As the 2013-14 school year approaches, the policy committee decided to take another look at honors distinctions this year and concluded that since ranking will no longer occur, to keep a valedictorian and salutatorian distinction would be contrary to the board’s change in policy, since the titles are based on weighting and ranking. The group honors distinctions will be based on grade point averages and not formulaic rankings.
“Why rank two students when the district is not ranking the rest of their class?” asked Dr. Kim Rodriguez, the director of college and career counseling and a member of the policy committee. “This opens up the competition. Instead of one person at the pinnacle, there will be three or five.”
Concern that new the policy will stifle healthy competition has risen among parents, because there will no longer be a top two. Some have compared the change to playing sports without keeping score, but Southampton School Superintendent Dr. J. Richard Boyes said that’s an unfair analogy.
“I don’t think there’s a good comparison between academics and sports,” he said. “Academics should encourage kids to explore their interests and to work hard, but I don’t think it should be about being number one. I think there’s room for more than one student in the top group. When I see the difference of a tenth of a point between valedictorian and salutatorian, I don’t believe there is a qualitative difference between those students.”

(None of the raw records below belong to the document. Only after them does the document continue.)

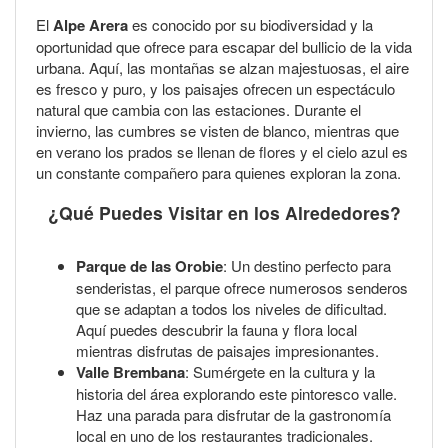
El
Alpe Arera
es conocido por su biodiversidad y la
oportunidad que ofrece para escapar del bullicio de la vida
urbana. Aquí, las montañas se alzan majestuosas, el aire
es fresco y puro, y los paisajes ofrecen un espectáculo
natural que cambia con las estaciones. Durante el
invierno, las cumbres se visten de blanco, mientras que
en verano los prados se llenan de flores y el cielo azul es
un constante compañero para quienes exploran la zona.
¿Qué Puedes Visitar en los Alrededores?
Parque de las Orobie
: Un destino perfecto para
senderistas, el parque ofrece numerosos senderos
que se adaptan a todos los niveles de dificultad.
Aquí puedes descubrir la fauna y flora local
mientras disfrutas de paisajes impresionantes.
Valle Brembana
: Sumérgete en la cultura y la
historia del área explorando este pintoresco valle.
Haz una parada para disfrutar de la gastronomía
local en uno de los restaurantes tradicionales.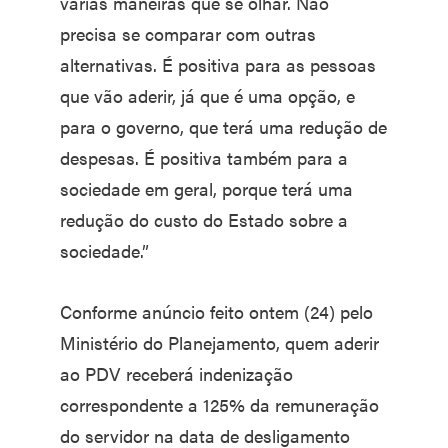
várias maneiras que se olhar. Não
precisa se comparar com outras
alternativas. É positiva para as pessoas
que vão aderir, já que é uma opção, e
para o governo, que terá uma redução de
despesas. É positiva também para a
sociedade em geral, porque terá uma
redução do custo do Estado sobre a
sociedade.”
Conforme anúncio feito ontem (24) pelo
Ministério do Planejamento, quem aderir
ao PDV receberá indenização
correspondente a 125% da remuneração
do servidor na data de desligamento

According to Dr. Rodriguez’s findings, over the past three years, only a small number of students—between three and eight—would have qualified for summa cum laude, with a grade point average of 95 or higher. All of the students who would have qualified for summa cum laude took an average of 10 honors and an average of eight AP courses, she said.
After examining the issue for seven months, the policy committee concluded that the “intense competition” for valedictorian honors was putting “undue stress” on students. The committee also said that “gamesmanship” among students, where specific classes are taken primarily to bump up a ranking, has been a concern, and eliminating the system would help alleviate the situation.
In 2008, a high school senior’s parent complained to the board that the way the school ranked its courses was unfair and questioned the validity of the valedictorian’s and salutatorian’s academic standing. While the incident was not the reason for the policy change, according to Dr. Rodriguez, it certainly prodded the policy committee toward examining the ranking system.